=== WHAT THIS TASK INVOLVES ===
Once the line with "Find all instances of left" is found in the entries below, repeat it and each following line exactly, up to and including the line with "Outline colon; reply". Add no other lines.

=== TASK MATERIAL ===
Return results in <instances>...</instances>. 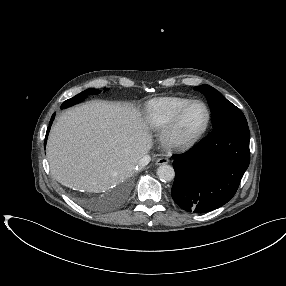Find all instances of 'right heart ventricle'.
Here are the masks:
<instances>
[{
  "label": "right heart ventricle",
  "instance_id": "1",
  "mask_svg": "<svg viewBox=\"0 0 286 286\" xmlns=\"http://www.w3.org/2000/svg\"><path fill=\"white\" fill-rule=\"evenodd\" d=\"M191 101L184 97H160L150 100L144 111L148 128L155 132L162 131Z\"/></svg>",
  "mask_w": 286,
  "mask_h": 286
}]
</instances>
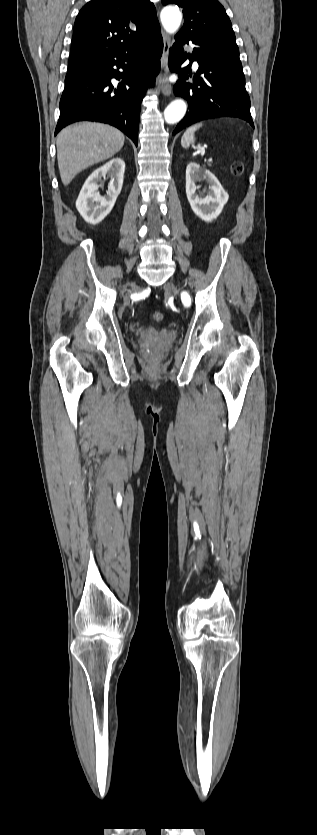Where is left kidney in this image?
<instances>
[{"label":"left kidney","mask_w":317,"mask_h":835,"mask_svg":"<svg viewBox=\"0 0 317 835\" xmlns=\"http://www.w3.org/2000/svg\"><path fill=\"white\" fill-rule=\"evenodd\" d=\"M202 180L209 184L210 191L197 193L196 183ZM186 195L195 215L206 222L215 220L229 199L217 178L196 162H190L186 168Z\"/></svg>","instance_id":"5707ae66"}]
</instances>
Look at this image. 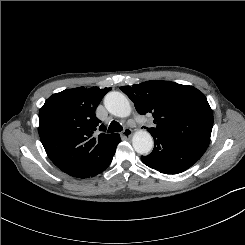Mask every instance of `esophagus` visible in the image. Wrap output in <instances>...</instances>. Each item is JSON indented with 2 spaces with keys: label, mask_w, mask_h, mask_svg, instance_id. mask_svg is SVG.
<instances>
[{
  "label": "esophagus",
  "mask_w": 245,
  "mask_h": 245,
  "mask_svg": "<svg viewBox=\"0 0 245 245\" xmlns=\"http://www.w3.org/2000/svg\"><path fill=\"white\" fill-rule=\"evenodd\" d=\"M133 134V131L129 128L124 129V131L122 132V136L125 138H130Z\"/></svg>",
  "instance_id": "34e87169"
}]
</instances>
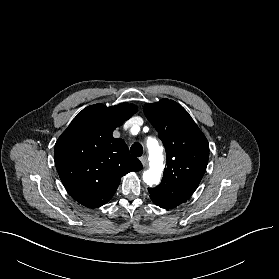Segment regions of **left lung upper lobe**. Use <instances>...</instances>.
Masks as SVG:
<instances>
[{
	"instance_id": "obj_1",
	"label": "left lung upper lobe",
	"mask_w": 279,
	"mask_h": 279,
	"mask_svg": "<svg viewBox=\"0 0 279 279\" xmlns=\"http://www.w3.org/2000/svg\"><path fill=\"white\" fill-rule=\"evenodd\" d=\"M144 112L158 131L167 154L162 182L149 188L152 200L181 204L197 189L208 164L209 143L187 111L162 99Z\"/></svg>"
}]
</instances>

--

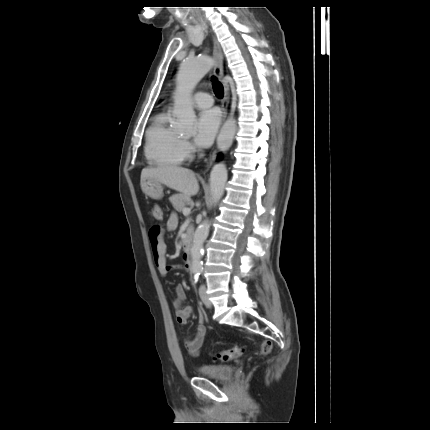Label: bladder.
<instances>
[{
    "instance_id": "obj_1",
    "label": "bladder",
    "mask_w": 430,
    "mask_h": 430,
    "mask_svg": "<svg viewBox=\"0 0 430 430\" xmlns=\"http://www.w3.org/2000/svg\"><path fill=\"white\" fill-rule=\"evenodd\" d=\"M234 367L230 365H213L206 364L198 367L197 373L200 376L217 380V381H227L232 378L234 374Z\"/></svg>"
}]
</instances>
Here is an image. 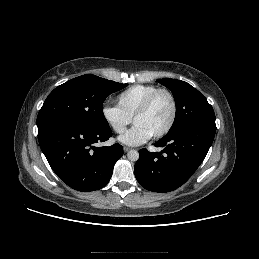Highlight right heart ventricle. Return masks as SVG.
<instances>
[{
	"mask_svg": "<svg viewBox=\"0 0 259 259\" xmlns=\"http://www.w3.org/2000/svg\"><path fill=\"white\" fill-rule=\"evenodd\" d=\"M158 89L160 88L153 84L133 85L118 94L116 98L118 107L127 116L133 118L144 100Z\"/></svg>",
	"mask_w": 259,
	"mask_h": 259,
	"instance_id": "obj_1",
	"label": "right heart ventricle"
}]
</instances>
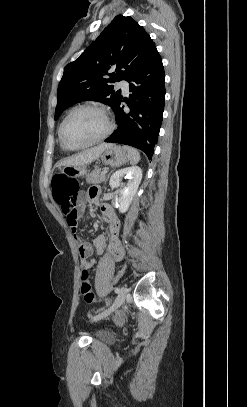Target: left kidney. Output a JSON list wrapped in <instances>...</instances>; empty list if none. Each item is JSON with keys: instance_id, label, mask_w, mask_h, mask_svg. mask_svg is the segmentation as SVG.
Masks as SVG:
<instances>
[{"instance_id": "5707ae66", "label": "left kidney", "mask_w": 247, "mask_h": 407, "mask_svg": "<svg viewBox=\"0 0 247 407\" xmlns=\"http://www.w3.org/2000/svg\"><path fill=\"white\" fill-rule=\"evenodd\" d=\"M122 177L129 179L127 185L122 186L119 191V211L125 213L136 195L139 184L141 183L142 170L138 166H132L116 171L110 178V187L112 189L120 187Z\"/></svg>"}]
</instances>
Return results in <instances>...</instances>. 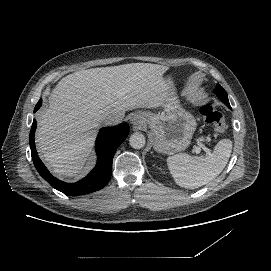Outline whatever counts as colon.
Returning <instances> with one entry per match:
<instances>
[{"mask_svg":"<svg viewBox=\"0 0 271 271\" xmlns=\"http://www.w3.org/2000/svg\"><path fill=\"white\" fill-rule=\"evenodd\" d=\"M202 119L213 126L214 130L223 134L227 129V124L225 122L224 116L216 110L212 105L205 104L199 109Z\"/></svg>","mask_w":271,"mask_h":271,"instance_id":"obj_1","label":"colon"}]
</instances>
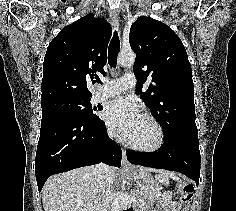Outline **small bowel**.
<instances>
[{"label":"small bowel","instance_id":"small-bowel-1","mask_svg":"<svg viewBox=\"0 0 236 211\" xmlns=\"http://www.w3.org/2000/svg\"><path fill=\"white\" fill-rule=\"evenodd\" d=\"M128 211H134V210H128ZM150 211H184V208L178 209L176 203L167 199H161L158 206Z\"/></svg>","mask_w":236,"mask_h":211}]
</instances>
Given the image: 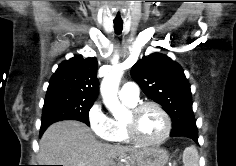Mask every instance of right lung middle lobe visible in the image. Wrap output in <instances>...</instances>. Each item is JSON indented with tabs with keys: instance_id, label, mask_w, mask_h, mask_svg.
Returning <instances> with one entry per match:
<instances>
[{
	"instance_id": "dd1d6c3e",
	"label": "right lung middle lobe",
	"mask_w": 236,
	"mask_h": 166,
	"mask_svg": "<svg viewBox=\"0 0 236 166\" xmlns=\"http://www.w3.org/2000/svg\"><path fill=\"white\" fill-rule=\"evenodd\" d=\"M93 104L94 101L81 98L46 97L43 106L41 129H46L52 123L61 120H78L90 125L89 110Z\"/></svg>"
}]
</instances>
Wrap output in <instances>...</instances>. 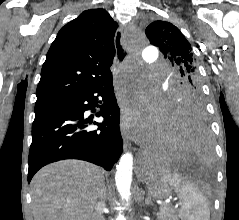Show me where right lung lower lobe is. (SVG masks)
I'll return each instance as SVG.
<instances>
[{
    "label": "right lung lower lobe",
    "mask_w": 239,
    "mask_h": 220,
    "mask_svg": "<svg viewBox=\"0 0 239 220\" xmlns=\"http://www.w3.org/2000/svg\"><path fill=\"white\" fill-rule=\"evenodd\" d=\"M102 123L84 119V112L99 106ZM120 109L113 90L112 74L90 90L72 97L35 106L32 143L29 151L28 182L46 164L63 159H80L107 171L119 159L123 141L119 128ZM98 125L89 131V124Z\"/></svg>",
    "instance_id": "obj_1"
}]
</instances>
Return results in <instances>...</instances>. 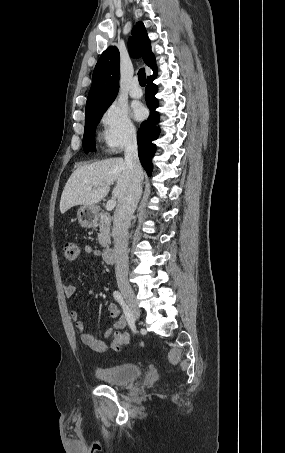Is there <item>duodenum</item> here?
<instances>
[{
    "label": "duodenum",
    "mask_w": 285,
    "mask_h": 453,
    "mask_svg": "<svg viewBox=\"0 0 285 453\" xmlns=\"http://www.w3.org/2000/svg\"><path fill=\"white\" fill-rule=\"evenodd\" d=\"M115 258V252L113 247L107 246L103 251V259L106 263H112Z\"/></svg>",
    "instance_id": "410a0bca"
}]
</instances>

==

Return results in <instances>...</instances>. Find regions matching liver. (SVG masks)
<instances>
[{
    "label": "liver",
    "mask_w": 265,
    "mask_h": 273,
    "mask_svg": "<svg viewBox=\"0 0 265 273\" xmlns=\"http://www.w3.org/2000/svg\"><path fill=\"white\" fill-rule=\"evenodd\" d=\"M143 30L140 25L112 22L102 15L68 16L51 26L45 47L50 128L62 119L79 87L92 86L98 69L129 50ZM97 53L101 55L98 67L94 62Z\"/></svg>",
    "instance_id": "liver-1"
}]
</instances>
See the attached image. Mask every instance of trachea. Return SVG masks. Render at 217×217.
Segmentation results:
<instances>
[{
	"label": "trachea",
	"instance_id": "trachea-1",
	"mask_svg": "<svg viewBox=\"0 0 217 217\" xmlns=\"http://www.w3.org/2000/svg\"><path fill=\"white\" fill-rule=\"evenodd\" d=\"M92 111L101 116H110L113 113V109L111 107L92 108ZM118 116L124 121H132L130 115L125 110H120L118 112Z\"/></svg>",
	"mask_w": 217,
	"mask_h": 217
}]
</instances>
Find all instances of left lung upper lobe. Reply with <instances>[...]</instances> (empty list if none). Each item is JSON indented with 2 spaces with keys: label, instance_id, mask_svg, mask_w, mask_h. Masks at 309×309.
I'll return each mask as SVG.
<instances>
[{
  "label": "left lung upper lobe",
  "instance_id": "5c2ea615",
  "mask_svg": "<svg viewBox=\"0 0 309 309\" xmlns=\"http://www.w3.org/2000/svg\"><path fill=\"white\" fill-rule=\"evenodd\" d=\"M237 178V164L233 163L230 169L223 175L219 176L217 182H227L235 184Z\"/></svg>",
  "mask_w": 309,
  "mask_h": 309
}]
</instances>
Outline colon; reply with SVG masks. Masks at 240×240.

=== RESPONSE BELOW ===
Find all instances of left lung upper lobe. Reply with <instances>[...]</instances> (empty list if none). Each item is JSON indented with 2 spaces with keys: label, instance_id, mask_svg, mask_w, mask_h. Masks at 309×309.
I'll return each mask as SVG.
<instances>
[{
  "label": "left lung upper lobe",
  "instance_id": "5c2ea615",
  "mask_svg": "<svg viewBox=\"0 0 309 309\" xmlns=\"http://www.w3.org/2000/svg\"><path fill=\"white\" fill-rule=\"evenodd\" d=\"M237 178V164L233 163L230 169L223 175L219 176L217 182H227L235 184Z\"/></svg>",
  "mask_w": 309,
  "mask_h": 309
}]
</instances>
Outline colon; reply with SVG masks. Masks at 240×240.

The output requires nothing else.